## Data to process
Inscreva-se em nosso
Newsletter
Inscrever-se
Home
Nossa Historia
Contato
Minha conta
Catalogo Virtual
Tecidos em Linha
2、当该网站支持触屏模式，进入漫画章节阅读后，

==

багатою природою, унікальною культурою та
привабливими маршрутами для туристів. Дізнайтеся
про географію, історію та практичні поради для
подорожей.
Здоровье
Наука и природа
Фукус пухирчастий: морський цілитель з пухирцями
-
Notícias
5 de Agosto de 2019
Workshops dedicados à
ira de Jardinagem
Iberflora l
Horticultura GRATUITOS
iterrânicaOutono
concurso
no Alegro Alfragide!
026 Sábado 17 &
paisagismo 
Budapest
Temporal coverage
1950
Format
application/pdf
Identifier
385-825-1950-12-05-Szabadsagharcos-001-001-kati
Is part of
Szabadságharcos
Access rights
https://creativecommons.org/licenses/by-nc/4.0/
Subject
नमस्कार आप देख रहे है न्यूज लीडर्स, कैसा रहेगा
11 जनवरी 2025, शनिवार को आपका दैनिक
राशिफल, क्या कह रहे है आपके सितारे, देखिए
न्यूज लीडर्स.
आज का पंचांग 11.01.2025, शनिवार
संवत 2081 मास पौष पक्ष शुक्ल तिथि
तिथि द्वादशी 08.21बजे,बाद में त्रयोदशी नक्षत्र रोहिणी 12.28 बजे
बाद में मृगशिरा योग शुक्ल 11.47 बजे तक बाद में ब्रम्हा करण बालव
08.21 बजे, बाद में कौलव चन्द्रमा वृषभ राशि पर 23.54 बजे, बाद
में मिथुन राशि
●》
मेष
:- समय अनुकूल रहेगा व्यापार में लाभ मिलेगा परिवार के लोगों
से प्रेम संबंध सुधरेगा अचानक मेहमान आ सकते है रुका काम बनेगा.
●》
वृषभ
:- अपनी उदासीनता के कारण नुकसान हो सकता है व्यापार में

## Task goal
Among the lines above, repeat exactly those from the line with "Workshops dedicados à" to the line with "है व्यापार में", counting both ends.

## Expected answer
Workshops dedicados à
ira de Jardinagem
Iberflora l
Horticultura GRATUITOS
iterrânicaOutono
concurso
no Alegro Alfragide!
026 Sábado 17 &
paisagismo 
Budapest
Temporal coverage
1950
Format
application/pdf
Identifier
385-825-1950-12-05-Szabadsagharcos-001-001-kati
Is part of
Szabadságharcos
Access rights
https://creativecommons.org/licenses/by-nc/4.0/
Subject
नमस्कार आप देख रहे है न्यूज लीडर्स, कैसा रहेगा
11 जनवरी 2025, शनिवार को आपका दैनिक
राशिफल, क्या कह रहे है आपके सितारे, देखिए
न्यूज लीडर्स.
आज का पंचांग 11.01.2025, शनिवार
संवत 2081 मास पौष पक्ष शुक्ल तिथि
तिथि द्वादशी 08.21बजे,बाद में त्रयोदशी नक्षत्र रोहिणी 12.28 बजे
बाद में मृगशिरा योग शुक्ल 11.47 बजे तक बाद में ब्रम्हा करण बालव
08.21 बजे, बाद में कौलव चन्द्रमा वृषभ राशि पर 23.54 बजे, बाद
में मिथुन राशि
●》
मेष
:- समय अनुकूल रहेगा व्यापार में लाभ मिलेगा परिवार के लोगों
से प्रेम संबंध सुधरेगा अचानक मेहमान आ सकते है रुका काम बनेगा.
●》
वृषभ
:- अपनी उदासीनता के कारण नुकसान हो सकता है व्यापार में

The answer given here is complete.